Кастрат начал свою арию, захлебываясь голосом – словно к нему неумолимо подступала тошнота. Он держал поводья так, будто лошадь была живая и могла его сбросить. Пришло время и для Прошки-Аницета, скрипка встрепенулась, и вступил неуверенный блеющий альтино:

- So muß sich dein himmlisches Wesen entfernus…(Теперь твоя небесная сущность удаляется…)
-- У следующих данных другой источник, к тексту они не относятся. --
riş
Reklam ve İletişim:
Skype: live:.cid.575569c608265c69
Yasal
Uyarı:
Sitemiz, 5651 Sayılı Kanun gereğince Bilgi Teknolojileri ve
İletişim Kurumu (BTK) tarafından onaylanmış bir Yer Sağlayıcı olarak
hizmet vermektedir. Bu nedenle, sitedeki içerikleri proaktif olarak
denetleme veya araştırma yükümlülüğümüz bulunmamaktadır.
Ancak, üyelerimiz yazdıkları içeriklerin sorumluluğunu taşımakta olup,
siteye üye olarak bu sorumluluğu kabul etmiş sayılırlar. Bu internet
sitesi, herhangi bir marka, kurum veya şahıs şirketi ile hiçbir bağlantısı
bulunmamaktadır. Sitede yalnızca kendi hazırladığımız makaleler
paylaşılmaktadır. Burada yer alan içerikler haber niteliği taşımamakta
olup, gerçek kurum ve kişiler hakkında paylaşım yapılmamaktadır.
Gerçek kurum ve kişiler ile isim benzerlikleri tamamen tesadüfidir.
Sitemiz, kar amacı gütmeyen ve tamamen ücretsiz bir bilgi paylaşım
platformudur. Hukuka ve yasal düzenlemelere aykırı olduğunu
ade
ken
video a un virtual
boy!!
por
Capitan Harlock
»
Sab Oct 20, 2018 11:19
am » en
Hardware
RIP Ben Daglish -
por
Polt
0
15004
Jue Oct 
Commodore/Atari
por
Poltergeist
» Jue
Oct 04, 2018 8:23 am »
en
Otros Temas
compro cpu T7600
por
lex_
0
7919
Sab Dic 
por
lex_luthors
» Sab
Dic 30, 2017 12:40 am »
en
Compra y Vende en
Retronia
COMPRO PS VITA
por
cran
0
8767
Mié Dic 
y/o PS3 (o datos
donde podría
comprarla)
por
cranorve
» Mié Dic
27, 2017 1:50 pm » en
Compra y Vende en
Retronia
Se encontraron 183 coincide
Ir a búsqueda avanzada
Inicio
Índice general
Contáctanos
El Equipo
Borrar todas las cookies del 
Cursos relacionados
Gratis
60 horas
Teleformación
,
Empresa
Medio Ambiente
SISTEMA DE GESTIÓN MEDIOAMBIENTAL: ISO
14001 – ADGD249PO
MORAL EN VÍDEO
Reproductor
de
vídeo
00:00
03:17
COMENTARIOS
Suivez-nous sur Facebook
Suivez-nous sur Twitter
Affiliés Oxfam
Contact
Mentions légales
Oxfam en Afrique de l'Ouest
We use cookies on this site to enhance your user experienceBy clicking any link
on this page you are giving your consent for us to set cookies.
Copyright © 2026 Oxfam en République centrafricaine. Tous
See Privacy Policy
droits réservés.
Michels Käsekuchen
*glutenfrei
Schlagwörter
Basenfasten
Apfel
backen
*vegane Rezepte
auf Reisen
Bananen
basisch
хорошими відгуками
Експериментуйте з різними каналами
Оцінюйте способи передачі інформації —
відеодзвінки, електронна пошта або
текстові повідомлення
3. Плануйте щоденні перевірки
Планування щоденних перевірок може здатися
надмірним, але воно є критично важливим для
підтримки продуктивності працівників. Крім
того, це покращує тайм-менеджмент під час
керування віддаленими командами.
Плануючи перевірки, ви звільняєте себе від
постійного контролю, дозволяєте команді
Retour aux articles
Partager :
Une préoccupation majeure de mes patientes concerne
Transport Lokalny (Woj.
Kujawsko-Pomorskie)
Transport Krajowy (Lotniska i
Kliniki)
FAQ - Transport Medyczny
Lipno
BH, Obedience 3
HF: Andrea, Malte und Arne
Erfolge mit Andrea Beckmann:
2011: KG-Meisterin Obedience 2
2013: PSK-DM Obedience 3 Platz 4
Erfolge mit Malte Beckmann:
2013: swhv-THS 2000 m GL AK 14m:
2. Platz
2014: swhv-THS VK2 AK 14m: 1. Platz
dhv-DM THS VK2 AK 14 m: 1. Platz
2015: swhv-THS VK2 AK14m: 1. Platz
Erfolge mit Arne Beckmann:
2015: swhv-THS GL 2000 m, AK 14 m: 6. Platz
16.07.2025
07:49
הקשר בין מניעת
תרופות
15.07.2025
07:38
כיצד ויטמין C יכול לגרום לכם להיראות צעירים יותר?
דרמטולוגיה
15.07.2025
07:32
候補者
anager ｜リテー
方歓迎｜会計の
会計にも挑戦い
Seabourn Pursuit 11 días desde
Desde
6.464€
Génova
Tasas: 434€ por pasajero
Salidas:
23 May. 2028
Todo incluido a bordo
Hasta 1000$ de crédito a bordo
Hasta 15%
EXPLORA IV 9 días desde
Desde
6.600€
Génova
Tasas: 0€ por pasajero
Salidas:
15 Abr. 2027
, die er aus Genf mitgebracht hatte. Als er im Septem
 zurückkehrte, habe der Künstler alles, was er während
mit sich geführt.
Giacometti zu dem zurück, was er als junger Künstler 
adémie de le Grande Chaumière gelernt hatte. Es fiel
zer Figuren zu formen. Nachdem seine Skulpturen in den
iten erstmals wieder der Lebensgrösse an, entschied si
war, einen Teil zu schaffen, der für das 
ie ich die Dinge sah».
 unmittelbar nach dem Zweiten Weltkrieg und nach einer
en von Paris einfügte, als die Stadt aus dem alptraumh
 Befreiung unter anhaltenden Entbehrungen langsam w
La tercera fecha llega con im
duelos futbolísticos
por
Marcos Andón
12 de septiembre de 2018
- Entfernen, болван! – на спинку пустующего стула меж доктором и инженером легла рука, буквально золотая – от пудры. Яков скосил глаза – на тот самый перстень, с играющим зловеще розоватым камнем. И как же обер-гофмаршал подкрался к ним – столь бесшумно, да еще на таких каблуках?

- Фуй, Коко…- золотой вельможа сморщил нос, и отступил от Якова на шаг назад, - Да ты все еще пахнешь…

Сам он, даже так близко – не пах совсем ничем, разве что пудрой и чуть-чуть – сухим вином.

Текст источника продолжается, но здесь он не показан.